Source records
----

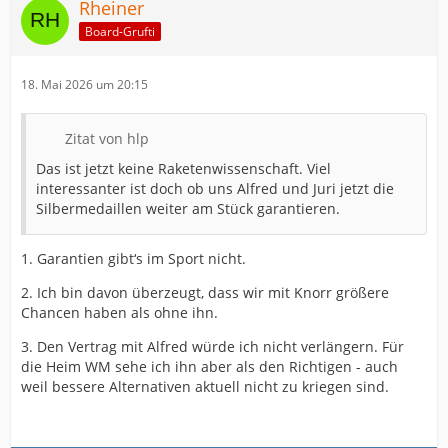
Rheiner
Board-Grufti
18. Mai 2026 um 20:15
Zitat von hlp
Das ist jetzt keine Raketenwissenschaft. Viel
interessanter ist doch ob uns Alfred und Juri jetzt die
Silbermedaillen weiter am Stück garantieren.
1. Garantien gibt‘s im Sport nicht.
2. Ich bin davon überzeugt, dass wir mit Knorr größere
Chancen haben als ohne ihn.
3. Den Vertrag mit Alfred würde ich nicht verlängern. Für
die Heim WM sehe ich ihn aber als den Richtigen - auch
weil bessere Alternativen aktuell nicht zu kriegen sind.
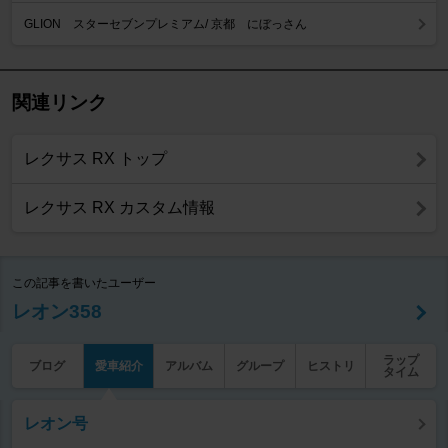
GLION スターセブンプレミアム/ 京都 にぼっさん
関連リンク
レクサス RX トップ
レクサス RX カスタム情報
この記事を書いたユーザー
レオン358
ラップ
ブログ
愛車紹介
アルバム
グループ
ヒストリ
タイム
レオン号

----

WHAT THIS TASK INVOLVES –
The answer must contain only the lines from the one with "レクサス RX トップ" to the end of the entries above, each written out exactly.

ANSWER BOX –
レクサス RX トップ
レクサス RX カスタム情報
この記事を書いたユーザー
レオン358
ラップ
ブログ
愛車紹介
アルバム
グループ
ヒストリ
タイム
レオン号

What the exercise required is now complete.